Closed DSuveges closed 1 year ago
@cmalangone Could you please follow up on this issue? The data seems right, passes the ETL right, but it seems the evidence got lost in the elastic.
@DSuveges keep you posted
@DSuveges , it looks like this is still an open issue. I was wondering which final approach was chosen: either to tackle it from the data point of view, as opentargets/issues#1687 suggests, or from the backend / frontend (software) point of view.
@mbdebian Yes, the issue is still there. We haven't made any step to address it at the data level. I think it is reasonable assume that a number in the order of 1e-/+50 is representable. However it was just my assumption that the problem is the over/underflow at graphql. It requires further investigation to validate this hypothesis.
Is there any update on this? It looks like this issue is lingering in our backlog, and we may have to just close it.

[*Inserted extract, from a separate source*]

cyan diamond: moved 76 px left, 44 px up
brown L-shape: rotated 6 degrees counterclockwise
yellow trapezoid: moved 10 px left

@DSuveges , would you know whether there's any update on this? May I close this issue?
The issue we have is that we aren't specifying an index schema for data ingestion, so ES makes a best guess as to the shape of the data. As almost all of the entries fit within the range of a float (32-bit) it is creating a field with that value.
We can inspect the index settings with the query <es>/evidence_datasource_ot_genetics_portal/_mapping/field/odds*
which shows:
{
"evidence_datasource_ot_genetics_portal" : {
"mappings" : {
"oddsRatio" : {
"full_name" : "oddsRatio",
"mapping" : {
"oddsRatio" : {
"type" : "float"
}
}
},
"oddsRatioConfidenceIntervalUpper" : {
"full_name" : "oddsRatioConfidenceIntervalUpper",
"mapping" : {
"oddsRatioConfidenceIntervalUpper" : {
"type" : "float"
}
}
},
"oddsRatioConfidenceIntervalLower" : {
"full_name" : "oddsRatioConfidenceIntervalLower",
"mapping" : {
"oddsRatioConfidenceIntervalLower" : {
"type" : "float"
}
}
}
}
}
}
We need the type
on these fields to be double
as specified in the number documentation.

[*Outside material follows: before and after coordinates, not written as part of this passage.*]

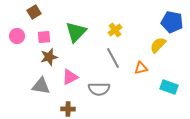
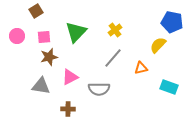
brown square: moved 2 px right, 1 px up
gray line: rotated 70 degrees clockwise
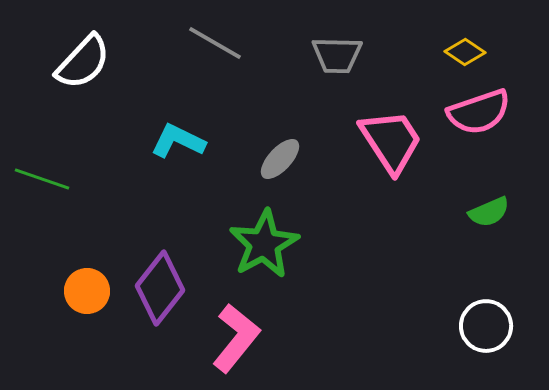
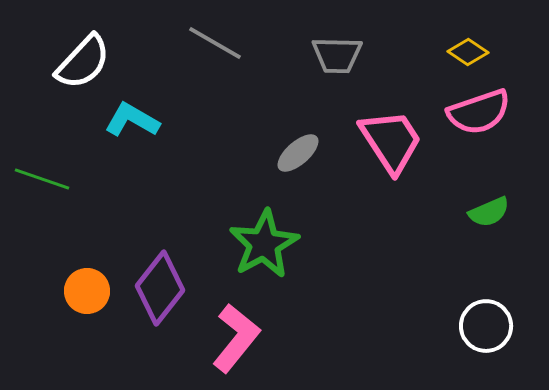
yellow diamond: moved 3 px right
cyan L-shape: moved 46 px left, 21 px up; rotated 4 degrees clockwise
gray ellipse: moved 18 px right, 6 px up; rotated 6 degrees clockwise
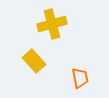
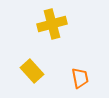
yellow rectangle: moved 2 px left, 10 px down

When those fields are configured as double
insert using the data in @DSuveges' example works correctly:
PUT test_evidence_gen/
{
"mappings": {
"properties": {
"oddsRatio": {
"type": "double"
},
"oddsRatioConfidenceIntervalUpper": {
"type": "double"
},
"oddsRatioConfidenceIntervalLower": {
"type": "double"
}
}
}
}
POST /test_evidence_gen/_doc/
{
"oddsRatio": "3.87053e+33",
"oddsRatioConfidenceIntervalUpper": "1.71153e+28",
"oddsRatioConfidenceIntervalLower": "8.75299e+38"
}
GET test_evidence_gen/_search
{
"query": {
"match_all": {}
}
}
The document is created as expected and is retrievable.
I'm making a PR now @mbdebian to resolve this for the next release.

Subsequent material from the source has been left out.